Algumas preocupações jurídicas das touradas à corda

 

 

Exórdio: A tourada à corda da Terceira não contém nenhum elemento de violência associada aos animais, nem tem práticas contrárias à natureza e ao ambiente. Dito de outra forma: a tourada à corda da Terceira protege e conserva os animais, a natureza e o ambiente. E também mantém viva uma tradição terceirense que remonta ao ano de 1451.

 

Apesar da imagem escorreita que fazemos da tourada à corda da Terceira, apesar da fotografia idílica da taurinidade, sobressaem situações que nos motivam preocupações. Na verdade, por debaixo da taurinidade existem elementos que nos devem a todos inquietar, de tantos, uns mais importantes do que outros, sublinham-se dois.

Se bem se olhar para a realidade açoriana – e terceirense em particular porque tem mais de metade das irmandades açorianas – verifica-se que estamos perante uma realidade cultural que não é protegida pelo poder político: como é consabido, as comissões das festas e as comissões das irmandades, por estarem montados numa estrutura orgânica, antiquíssima aliás – e daí o seu valor cultural – não são reconhe­cidas pela legislação regional autonómica de apoio à cultura popular, tornando esta a única realidade humana nos Açores que não tem nem apoio público institucional nem lei regional autonómica. São as autarquias locais que têm por mérito essa função e, mesmo aí, não é a regra geral. Ou seja, em quarenta anos de autonomia política a Região Autónoma soube furtar a matriz do culto do Espírito Santo para fazer da Segunda Feira do Espírito Santo o Dia da Autonomia e da Região, mas furtou-se e furta-se a reconhecer o trabalho cultural e histórico, econó­mico e social que tais festividades representam para a idiossincrasia terceirense e açoriana. Neste momen­to decorre a discussão de uma proposta de legislação da nossa autoria que visa precisamente colmatar, em parte, esta realidade. A proposta foi recentemente alterada (simplificada) e existe está num impasse no Parlamento Regional; esperamos a sua aprovação até à eleições de outubro de 2016.

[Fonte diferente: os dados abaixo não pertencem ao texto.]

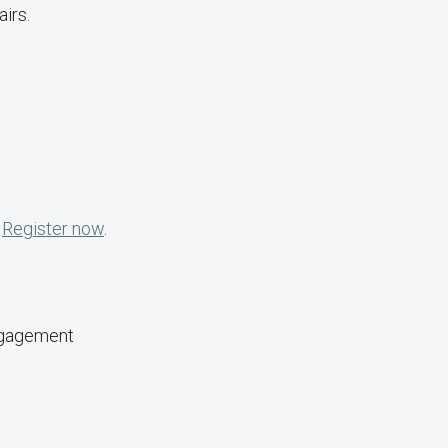
irs.
.
Register now
.
ngagement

O segundo exemplo, o reconhecimento da utili­dade pública para a dispensa de funções – aqui tam­bém o regime legal regional autonómico não reco­nhece as irmandades e as comissões das festas nesse âmbito e, pior ainda, umas vezes reconhece a umas tantas e a outras não reconhece – tudo dependendo do poder da amizade entre os governantes e o mordomo em causa.

Estes dois exemplos – que tivemos o cuidado de os escolher por não se constituírem exclusivamente referentes às coloridas e antiquíssimas touradas à corda – são exemplos de como está em crise todo este manancial histórico, cultural e social. Se a Re­gião Autónoma dos Açores não utilizar as prorro­gativas constitucionais e estatutárias para preservar os valores da matriz do povo açoriano – é justo aos cidadãos concluir que de pouco nos serve a autono­mia política e as despesas que pagamos com os polí­ticos regionais autonómicos; assim como é natural aos constitucionalistas concluir que a autonomia regional viola a Constituição na medida em que as manifestações populares são detentoras do estatuto constitucional de direitos fundamentais (sobre este importante ponto, ver Arnaldo Ourique, Espírito Santo questão autonómica e constitucional, em www.arnaldoourique.pt, de 19-06-2015).